KokkosBatched::Axpy

Defined in header: KokkosBatched_Axpy.hpp

struct SerialAxpy {
  template <typename XViewType, typename YViewType, typename alphaViewType>
  KOKKOS_INLINE_FUNCTION static int invoke(const alphaViewType &alpha,
                                           const XViewType &X,
                                           const YViewType &Y);
};

template <typename MemberType>
struct TeamAxpy {
  template <typename XViewType, typename YViewType, typename alphaViewType>
  KOKKOS_INLINE_FUNCTION static int invoke(const MemberType &member,
                                           const alphaViewType &alpha,
                                           const XViewType &X,
                                           const YViewType &Y);
};

template <typename MemberType>
struct TeamVectorAxpy {
  template <typename XViewType, typename YViewType, typename alphaViewType>
  KOKKOS_INLINE_FUNCTION static int invoke(const MemberType &member,
                                           const alphaViewType &alpha,
                                           const XViewType &X,
                                           const YViewType &Y);
};

Performs batched AXPY operations on sets of vectors.

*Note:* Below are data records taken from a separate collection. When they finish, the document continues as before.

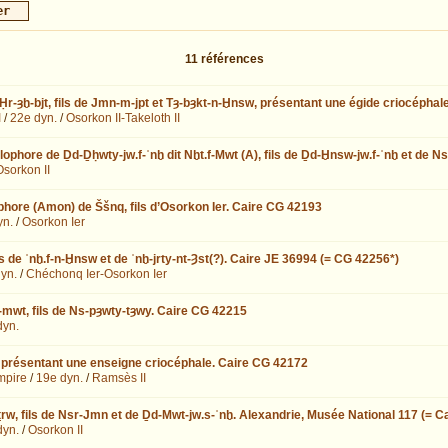
11
références
Ḥr-ȝḫ-bjt, fils de Jmn-m-jpt et Tȝ-bȝkt-n-Ḫnsw, présentant une égide criocéphal
I
/
22e dyn.
/
Osorkon II-Takeloth II
lophore de Ḏd-Ḏḥwty-jw.f-ʿnḫ dit Nḫt.f-Mwt (A), fils de Ḏd-Ḫnsw-jw.f-ʿnḫ et de
Osorkon II
hore (Amon) de Ššnq, fils d’Osorkon Ier. Caire CG 42193
yn.
/
Osorkon Ier
ls de ʿnḫ.f-n-Ḫnsw et de ʿnḫ-jrty-nt-Ȝst(?). Caire JE 36994 (= CG 42256*)
yn.
/
Chéchonq Ier-Osorkon Ier
-mwt, fils de Ns-pȝwty-tȝwy. Caire CG 42215
dyn.
 présentant une enseigne criocéphale. Caire CG 42172
mpire
/
19e dyn.
/
Ramsès II
rw, fils de Nsr-Jmn et de Ḏd-Mwt-jw.s-ʿnḫ. Alexandrie, Musée National 117 (= C
dyn.
/
Osorkon II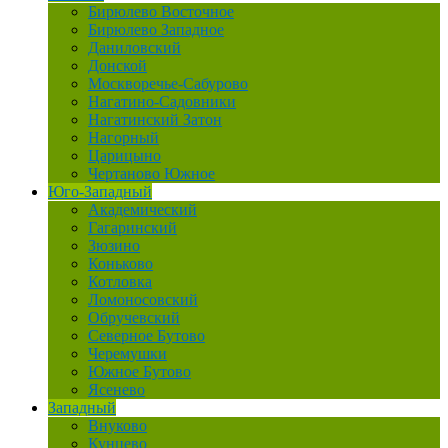
Бирюлево Восточное
Бирюлево Западное
Даниловский
Донской
Москворечье-Сабурово
Нагатино-Садовники
Нагатинский Затон
Нагорный
Царицыно
Чертаново Южное
Юго-Западный
Академический
Гагаринский
Зюзино
Коньково
Котловка
Ломоносовский
Обручевский
Северное Бутово
Черемушки
Южное Бутово
Ясенево
Западный
Внуково
Кунцево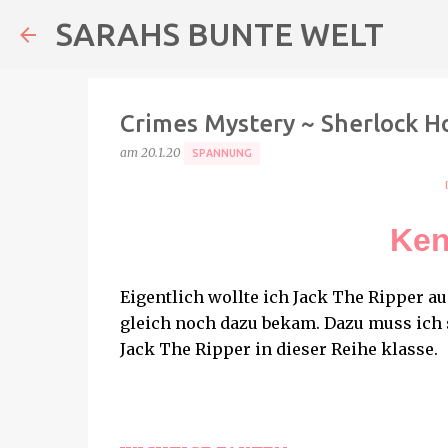
SARAHS BUNTE WELT
Crimes Mystery ~ Sherlock H
am
20.1.20
SPANNUNG
Ken
Eigentlich wollte ich Jack The Ripper au
gleich noch dazu bekam. Dazu muss ich 
Jack The Ripper in dieser Reihe klasse.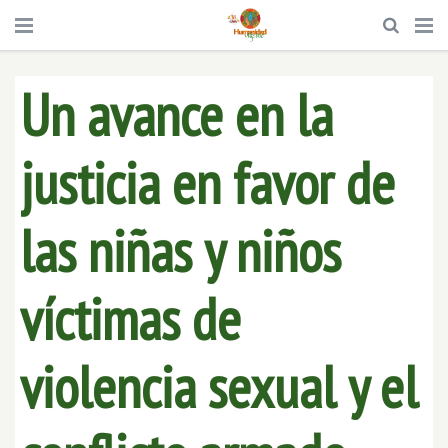
Un avance en la
justicia en favor de
las niñas y niños
víctimas de
violencia sexual y el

For each vector pair in the batch, computes:

\[y_i = \alpha_i \cdot x_i + y_i\]

where:

  • \(x_i\) and \(y_i\) are vectors in the i-th batch

  • \(\alpha_i\) is a scalar value for the i-th operation

  • The operation updates \(y_i\) in-place

This is a fundamental BLAS Level 1 operation implemented for batched execution in parallel computing environments.

Parameters

member:

Team execution policy instance (not used in Serial mode)

alpha:

Input view containing scalar coefficients

X:

Input view containing batch of vectors to be scaled

Y:

Input/output view containing batch of vectors to be updated

Type Requirements

  • MemberType must be a Kokkos TeamPolicy member type

  • XViewType and YViewType must be:

    • Rank-2 Kokkos Views with dimensions (batch_size, vector_length)

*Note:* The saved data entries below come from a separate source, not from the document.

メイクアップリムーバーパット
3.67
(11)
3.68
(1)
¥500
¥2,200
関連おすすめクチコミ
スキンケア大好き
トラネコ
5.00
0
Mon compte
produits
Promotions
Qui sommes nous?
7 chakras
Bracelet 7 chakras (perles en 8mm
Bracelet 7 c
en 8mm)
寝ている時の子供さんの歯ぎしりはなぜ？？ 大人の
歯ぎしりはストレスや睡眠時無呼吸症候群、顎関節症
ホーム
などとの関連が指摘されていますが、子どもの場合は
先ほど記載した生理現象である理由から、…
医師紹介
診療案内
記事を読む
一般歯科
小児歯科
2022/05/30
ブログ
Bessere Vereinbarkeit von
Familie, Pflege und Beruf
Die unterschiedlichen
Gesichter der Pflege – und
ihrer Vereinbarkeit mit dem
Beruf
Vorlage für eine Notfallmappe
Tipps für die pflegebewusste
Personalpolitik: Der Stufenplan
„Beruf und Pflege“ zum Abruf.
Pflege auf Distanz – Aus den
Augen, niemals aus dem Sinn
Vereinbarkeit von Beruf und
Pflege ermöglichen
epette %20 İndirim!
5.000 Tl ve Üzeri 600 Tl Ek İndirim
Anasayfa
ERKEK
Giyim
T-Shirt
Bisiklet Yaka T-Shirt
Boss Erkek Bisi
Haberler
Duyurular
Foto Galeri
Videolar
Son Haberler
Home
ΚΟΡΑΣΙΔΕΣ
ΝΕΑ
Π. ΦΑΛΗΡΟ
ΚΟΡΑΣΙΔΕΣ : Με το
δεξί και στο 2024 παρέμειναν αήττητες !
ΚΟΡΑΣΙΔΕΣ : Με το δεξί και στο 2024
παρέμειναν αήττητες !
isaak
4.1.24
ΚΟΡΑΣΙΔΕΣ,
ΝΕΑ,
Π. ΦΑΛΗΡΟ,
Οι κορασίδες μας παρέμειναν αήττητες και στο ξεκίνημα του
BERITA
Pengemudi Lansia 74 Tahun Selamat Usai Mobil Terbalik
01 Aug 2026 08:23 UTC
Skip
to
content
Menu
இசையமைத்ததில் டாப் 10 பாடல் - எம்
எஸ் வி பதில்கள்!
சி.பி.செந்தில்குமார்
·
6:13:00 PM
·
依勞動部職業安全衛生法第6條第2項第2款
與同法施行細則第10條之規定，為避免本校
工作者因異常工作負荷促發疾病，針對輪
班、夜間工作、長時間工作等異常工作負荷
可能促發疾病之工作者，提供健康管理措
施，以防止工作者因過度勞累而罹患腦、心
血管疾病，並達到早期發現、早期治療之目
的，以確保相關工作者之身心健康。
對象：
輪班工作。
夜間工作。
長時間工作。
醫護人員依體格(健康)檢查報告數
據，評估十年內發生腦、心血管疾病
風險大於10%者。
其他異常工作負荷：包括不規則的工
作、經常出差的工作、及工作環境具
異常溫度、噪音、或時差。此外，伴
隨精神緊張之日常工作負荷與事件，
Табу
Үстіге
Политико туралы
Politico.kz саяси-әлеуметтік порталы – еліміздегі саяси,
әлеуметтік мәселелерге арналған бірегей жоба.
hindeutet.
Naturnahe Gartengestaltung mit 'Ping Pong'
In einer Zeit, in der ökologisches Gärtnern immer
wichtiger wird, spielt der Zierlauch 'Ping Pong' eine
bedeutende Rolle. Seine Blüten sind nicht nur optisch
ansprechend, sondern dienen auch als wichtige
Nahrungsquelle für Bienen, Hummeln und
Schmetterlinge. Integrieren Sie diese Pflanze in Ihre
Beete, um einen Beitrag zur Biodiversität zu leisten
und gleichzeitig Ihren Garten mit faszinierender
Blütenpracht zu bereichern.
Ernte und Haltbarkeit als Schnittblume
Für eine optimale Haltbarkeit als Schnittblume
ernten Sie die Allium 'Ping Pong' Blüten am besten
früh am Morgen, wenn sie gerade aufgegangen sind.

    • Compatible value types that support multiplication and addition

    • Compatible dimensions (same number of vectors with same lengths)

  • alphaViewType must be:

    • Rank-1 Kokkos View with dimension (batch_size)

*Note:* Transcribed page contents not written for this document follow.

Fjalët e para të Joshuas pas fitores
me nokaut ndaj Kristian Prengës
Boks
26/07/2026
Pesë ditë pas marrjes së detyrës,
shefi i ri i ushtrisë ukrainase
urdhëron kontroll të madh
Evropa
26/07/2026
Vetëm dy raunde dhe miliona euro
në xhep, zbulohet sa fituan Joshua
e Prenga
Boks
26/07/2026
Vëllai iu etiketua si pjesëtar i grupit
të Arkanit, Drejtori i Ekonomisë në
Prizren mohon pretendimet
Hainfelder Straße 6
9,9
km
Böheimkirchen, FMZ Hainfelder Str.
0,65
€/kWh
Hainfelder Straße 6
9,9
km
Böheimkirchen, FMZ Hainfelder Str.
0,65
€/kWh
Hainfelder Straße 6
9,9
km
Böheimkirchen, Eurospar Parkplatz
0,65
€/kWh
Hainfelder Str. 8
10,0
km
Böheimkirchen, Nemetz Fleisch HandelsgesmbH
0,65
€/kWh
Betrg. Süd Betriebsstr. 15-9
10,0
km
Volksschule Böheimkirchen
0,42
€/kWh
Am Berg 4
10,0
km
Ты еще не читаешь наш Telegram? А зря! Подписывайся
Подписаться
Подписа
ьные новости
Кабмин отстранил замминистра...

    • Value type compatible with XViewType elements for multiplication

Example

#include <Kokkos_Core.hpp>
#include <KokkosBatched_Axpy.hpp>

using execution_space = Kokkos::DefaultExecutionSpace;
using memory_space = execution_space::memory_space;
using device_type = Kokkos::Device<execution_space, memory_space>;

// Scalar type to use
using scalar_type = double;

int main(int argc, char* argv[]) {
  Kokkos::initialize(argc, argv);
  {
    // Define dimensions
    int batch_size = 1000;    // Number of vector pairs
    int vector_length = 128;  // Length of each vector

    // Create views for batched vectors and alpha values
    Kokkos::View<scalar_type**, Kokkos::LayoutRight, device_type>
      X("X", batch_size, vector_length),
      Y("Y", batch_size, vector_length);

    Kokkos::View<scalar_type*, Kokkos::LayoutRight, device_type>
      alpha("alpha", batch_size);

    // Fill vectors with data
    Kokkos::RangePolicy<execution_space> policy(0, batch_size);

    Kokkos::parallel_for("init_data", policy, KOKKOS_LAMBDA(const int i) {
      // Set alpha value for this batch
      alpha(i) = 2.0;

      // Initialize the i-th vector pair
      for (int j = 0; j < vector_length; ++j) {
        X(i, j) = 1.0;
        Y(i, j) = 3.0;
      }
    });

    Kokkos::fence();

    // Perform batched AXPY using TeamPolicy with TeamVector
    using team_policy_type = Kokkos::TeamPolicy<execution_space>;
    team_policy_type policy_team(batch_size, Kokkos::AUTO, Kokkos::AUTO);

    Kokkos::parallel_for("batched_axpy", policy_team,
      KOKKOS_LAMBDA(const typename team_policy_type::member_type& member) {
        // Get batch index from team rank
        const int i = member.league_rank();

        // Extract batch slices
        auto X_i = Kokkos::subview(X, i, Kokkos::ALL());
        auto Y_i = Kokkos::subview(Y, i, Kokkos::ALL());
        auto alpha_i = Kokkos::subview(alpha, i);

        // Perform AXPY using TeamVector variant
        KokkosBatched::TeamVectorAxpy<typename team_policy_type::member_type>
          ::invoke(member, alpha_i, X_i, Y_i);
      }
    );

    Kokkos::fence();

    // Copy results to host for verification
    auto Y_host = Kokkos::create_mirror_view_and_copy(Kokkos::HostSpace(), Y);

    // Verify the first vector's results
    // Expected: Y = alpha*X + Y = 2.0*1.0 + 3.0 = 5.0
    const double expected_value = 5.0;
    bool correct = true;

    for (int j = 0; j < std::min(5, vector_length); ++j) {
      if (std::abs(Y_host(0, j) - expected_value) > 1e-10) {
        printf("Error at element %d: got %f, expected %f\n",
               j, Y_host(0, j), expected_value);
        correct = false;
      }
    }

    if (correct) {
      printf("Verification successful: Y = alpha*X + Y correctly computed\n");
    }
  }
  Kokkos::finalize();
  return 0;
}